Collected data entries:
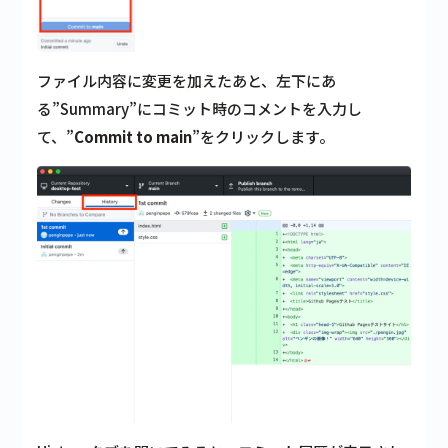
ファイル内容に変更を加えたあと、左下にあ
る”Summary”にコミット時のコメントを入力し
て、”
Commit to main
”をクリックします。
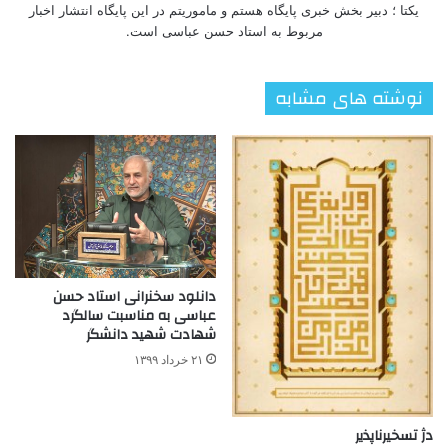
یکتا ؛ دبیر بخش خبری پایگاه هستم و ماموریتم در این پایگاه انتشار اخبار
مربوط به استاد حسن عباسی است.
نوشته های مشابه
دانلود سخنرانی استاد حسن
عباسی به مناسبت سالگرد
شهادت شهید دانشگر
۲۱ خرداد ۱۳۹۹
دژ تسخیرناپذیر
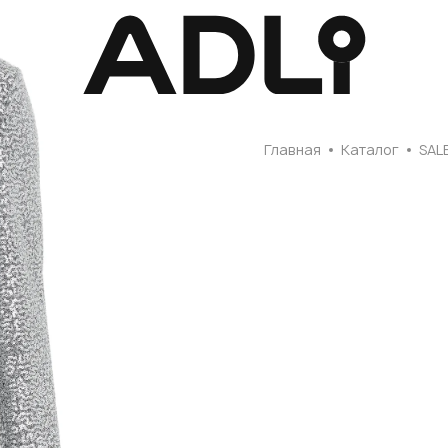
Главная
Главная
Каталог
SAL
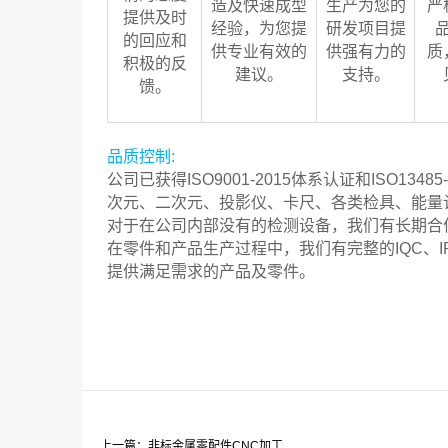
造及快速成型
生产为您的
严
提供及时
经验，为您提
研发项目提
的回应和
供专业有效的
供强有力的
质
积极的反
建议。
支持。
馈。
品质控制:
公司已获得
ISO9001-2015
体系认证和
ISO13485
次元、二次元、投影仪、卡尺、各类检具、能量
对于在公司内部没有的检测设备，我们有长期合
在零件和产品生产过程中，我们有完整的IQC、I
提供满足需求的产品及零件。
上一篇：非标金属零配件CNC加工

▶ _WORK REQUEST_: Every record should be duplicated exactly, though any picture in it must be left out.

▶ _EXERCISE SOLUTION_:
ファイル内容に変更を加えたあと、左下にあ
る”Summary”にコミット時のコメントを入力し
て、”
Commit to main
”をクリックします。
یکتا ؛ دبیر بخش خبری پایگاه هستم و ماموریتم در این پایگاه انتشار اخبار
مربوط به استاد حسن عباسی است.
نوشته های مشابه
دانلود سخنرانی استاد حسن
عباسی به مناسبت سالگرد
شهادت شهید دانشگر
۲۱ خرداد ۱۳۹۹
دژ تسخیرناپذیر
Главная
Главная
Каталог
SAL
造及快速成型
生产为您的
严
提供及时
经验，为您提
研发项目提
的回应和
供专业有效的
供强有力的
质
积极的反
建议。
支持。
馈。
品质控制:
公司已获得
ISO9001-2015
体系认证和
ISO13485
次元、二次元、投影仪、卡尺、各类检具、能量
对于在公司内部没有的检测设备，我们有长期合
在零件和产品生产过程中，我们有完整的IQC、I
提供满足需求的产品及零件。
上一篇：非标金属零配件CNC加工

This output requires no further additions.